Exercise
Look in the data below for the line that has "Em Stranger Things, que é uma série de ficção", then print exactly every line from there through the line that has "bảo tồn lâu", leaving pictures out.
--*--
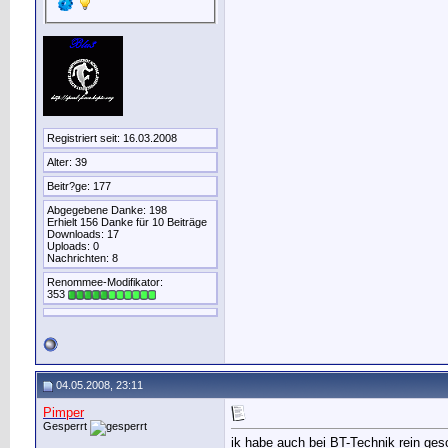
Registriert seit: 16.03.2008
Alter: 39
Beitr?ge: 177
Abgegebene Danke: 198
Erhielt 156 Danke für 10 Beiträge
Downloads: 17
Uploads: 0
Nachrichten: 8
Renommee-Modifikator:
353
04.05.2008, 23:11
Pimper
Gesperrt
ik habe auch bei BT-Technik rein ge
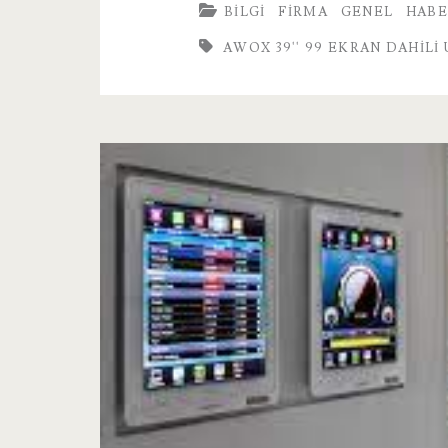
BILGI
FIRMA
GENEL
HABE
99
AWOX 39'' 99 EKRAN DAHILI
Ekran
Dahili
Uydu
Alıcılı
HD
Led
--*--
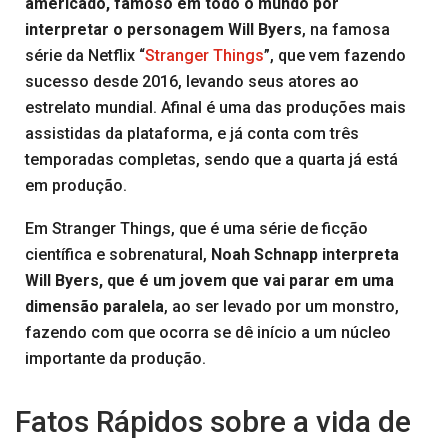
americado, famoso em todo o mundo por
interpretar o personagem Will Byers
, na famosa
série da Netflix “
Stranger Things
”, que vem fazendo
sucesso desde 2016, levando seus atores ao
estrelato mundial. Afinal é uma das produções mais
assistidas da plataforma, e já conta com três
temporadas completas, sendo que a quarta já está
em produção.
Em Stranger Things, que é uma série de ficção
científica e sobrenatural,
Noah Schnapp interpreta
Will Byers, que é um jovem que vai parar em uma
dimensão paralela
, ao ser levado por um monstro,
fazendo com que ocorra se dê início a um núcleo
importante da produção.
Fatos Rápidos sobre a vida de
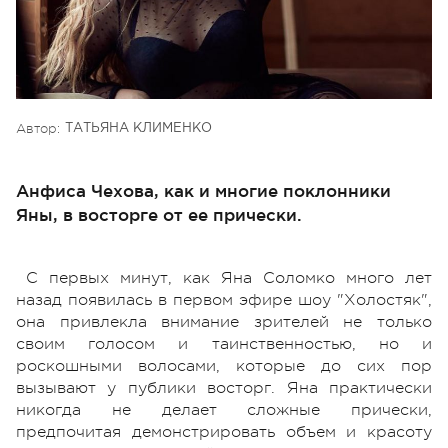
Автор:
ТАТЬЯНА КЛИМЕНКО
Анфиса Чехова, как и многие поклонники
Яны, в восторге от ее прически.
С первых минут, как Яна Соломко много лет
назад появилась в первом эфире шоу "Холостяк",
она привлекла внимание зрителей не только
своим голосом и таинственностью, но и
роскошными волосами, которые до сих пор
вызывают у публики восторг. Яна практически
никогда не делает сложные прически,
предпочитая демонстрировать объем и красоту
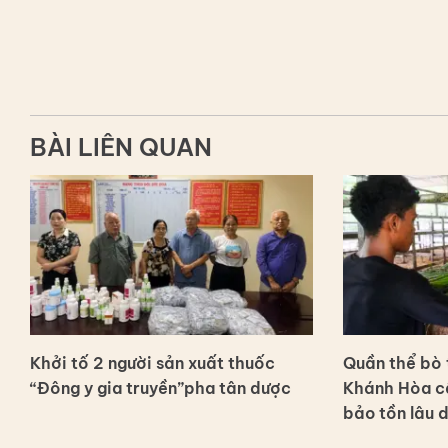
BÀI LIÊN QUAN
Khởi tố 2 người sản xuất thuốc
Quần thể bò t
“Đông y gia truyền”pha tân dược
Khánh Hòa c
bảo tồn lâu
--*--
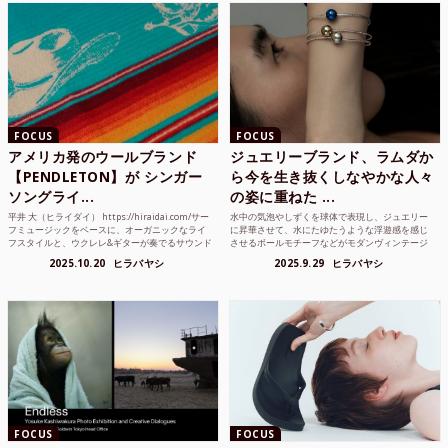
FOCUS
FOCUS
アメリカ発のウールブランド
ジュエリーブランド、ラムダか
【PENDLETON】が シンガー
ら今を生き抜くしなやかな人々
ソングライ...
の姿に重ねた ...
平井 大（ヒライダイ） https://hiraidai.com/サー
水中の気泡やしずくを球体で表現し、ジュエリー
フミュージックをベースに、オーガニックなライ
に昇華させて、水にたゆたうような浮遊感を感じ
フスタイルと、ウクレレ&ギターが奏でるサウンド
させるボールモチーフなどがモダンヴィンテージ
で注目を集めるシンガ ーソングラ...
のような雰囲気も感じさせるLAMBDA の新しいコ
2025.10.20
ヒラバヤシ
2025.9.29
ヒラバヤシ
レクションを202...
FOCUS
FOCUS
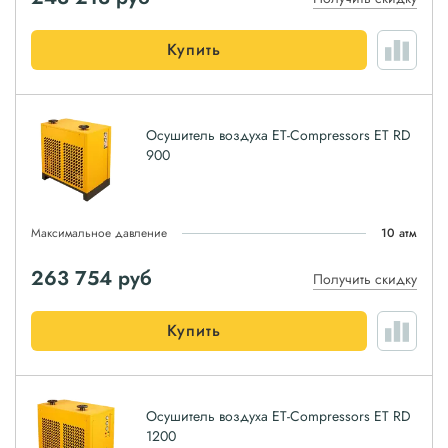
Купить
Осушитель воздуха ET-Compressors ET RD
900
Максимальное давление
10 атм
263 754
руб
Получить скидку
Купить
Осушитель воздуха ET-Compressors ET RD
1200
--*--
Exercise response
Em Stranger Things, que é uma série de ficção
científica e sobrenatural,
Noah Schnapp interpreta
Will Byers, que é um jovem que vai parar em uma
dimensão paralela
, ao ser levado por um monstro,
fazendo com que ocorra se dê início a um núcleo
importante da produção.
Fatos Rápidos sobre a vida de
Автор:
ТАТЬЯНА КЛИМЕНКО
Анфиса Чехова, как и многие поклонники
Яны, в восторге от ее прически.
С первых минут, как Яна Соломко много лет
назад появилась в первом эфире шоу "Холостяк",
она привлекла внимание зрителей не только
своим голосом и таинственностью, но и
роскошными волосами, которые до сих пор
вызывают у публики восторг. Яна практически
никогда не делает сложные прически,
предпочитая демонстрировать объем и красоту
BÀI LIÊN QUAN
Khởi tố 2 người sản xuất thuốc
Quần thể bò t
“Đông y gia truyền”pha tân dược
Khánh Hòa c
bảo tồn lâu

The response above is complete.